The European Parliament is a new parliament. Slowly but steadily we have been taking on powers and becoming, I hope, more effective. The same is true of the Joint Parliamentary Assembly. That too has been slowly becoming more effective and, if not taking on powers, at least becoming more influential. The Assembly started somewhat tentatively. In the early days the European Parliament was perhaps dominant, but reliant all too often on separate House votes; whereas the ACP was a bit more on the defensive, often represented by ambassadors or delegations of only government parties. Now we see change. We see few if any separate House votes. We see a parliament of parliamentarians. We see the ACP gaining in self-confidence and indeed, most recently at our bureau meeting, raising issues about human rights in Europe; and quite right too. The ACP was, for example, raising the issues of the British Government, its attitude to Guantanamo Bay and its proposals for the detention of suspects, or indeed people with mental health problems.
Now we look ahead. We look ahead to budgetisation. We hope that will come soon.
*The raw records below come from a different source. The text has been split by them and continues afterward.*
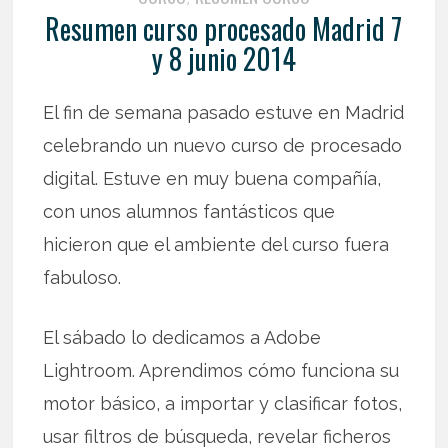
Resumen curso procesado Madrid 7
y 8 junio 2014
El fin de semana pasado estuve en Madrid
celebrando un nuevo curso de procesado
digital. Estuve en muy buena compañía,
con unos alumnos fantásticos que
hicieron que el ambiente del curso fuera
fabuloso.
El sábado lo dedicamos a Adobe
Lightroom. Aprendimos cómo funciona su
motor básico, a importar y clasificar fotos,
usar filtros de búsqueda, revelar ficheros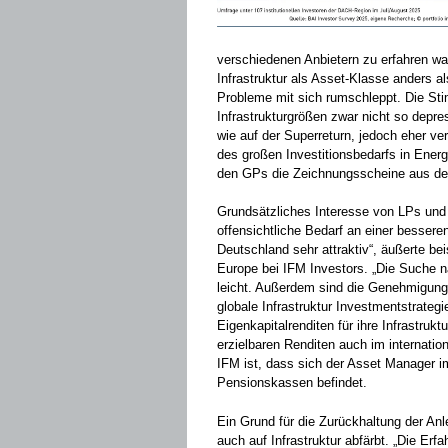
verschiedenen Anbietern zu erfahren wa
Infrastruktur als Asset-Klasse anders a
Probleme mit sich rumschleppt. Die Sti
Infrastrukturgrößen zwar nicht so depre
wie auf der Superreturn, jedoch eher ver
des großen Investitionsbedarfs in Energ
den GPs die Zeichnungsscheine aus de
Grundsätzliches Interesse von LPs und
offensichtliche Bedarf an einer besser
Deutschland sehr attraktiv“, äußerte be
Europe bei IFM Investors. „Die Suche na
leicht. Außerdem sind die Genehmigungs
globale Infrastruktur Investmentstrategi
Eigenkapitalrenditen für ihre Infrastruk
erzielbaren Renditen auch im internat
IFM ist, dass sich der Asset Manager i
Pensionskassen befindet.
Ein Grund für die Zurückhaltung der Anl
auch auf Infrastruktur abfärbt. „Die E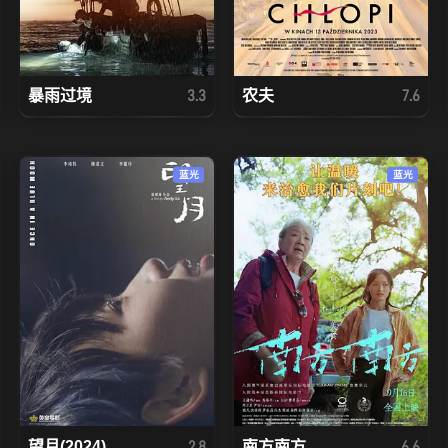
暴雨过境
农夫
3.3
7.6
蓝光
蓝光
望月(2024)
南方南方
2.8
6.6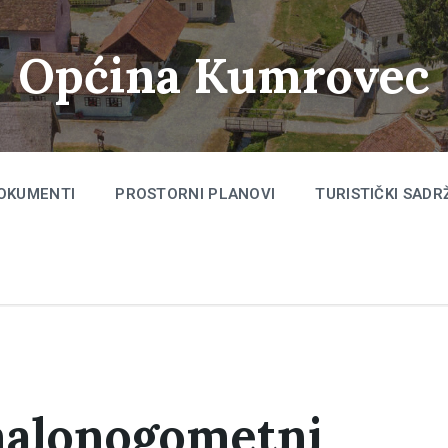
Općina Kumrovec
OKUMENTI
PROSTORNI PLANOVI
TURISTIČKI SADR
malonogometni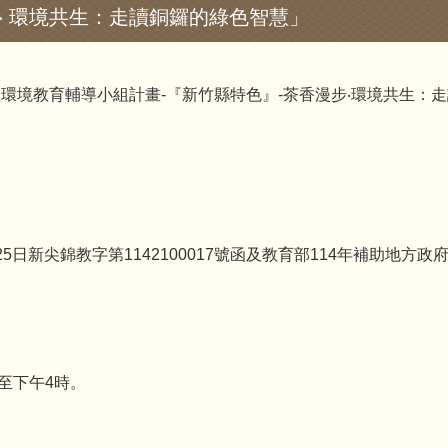
‧ 環境共生：走讀銅鑼的綠色智慧」
理環境教育輔導小組計畫-『新竹縣特色』-茶香漫步‧環境共生：
5日新尖錦教字第1142100017號函及教育部114年補助地
時至下午4時。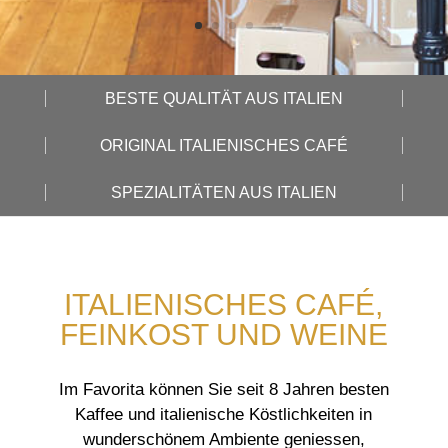
BESTE QUALITÄT AUS ITALIEN
ORIGINAL ITALIENISCHES CAFÉ
SPEZIALITÄTEN AUS ITALIEN
ITALIENISCHES CAFÉ,
FEINKOST UND WEINE
Im Favorita können Sie seit 8 Jahren besten
Kaffee und italienische Köstlichkeiten in
wunderschönem Ambiente geniessen,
That will enable us to give proper scrutiny and proper control of the budget. However, when we do that we will have to balance that scrutiny on behalf of our own taxpayers with acknowledgement of the ACP countries’ right to a say in how money is spent; we need to be listening, as well as scrutinising. We need to ensure that the Millennium Development Goals and the country strategy papers are adequate in themselves and adequately followed.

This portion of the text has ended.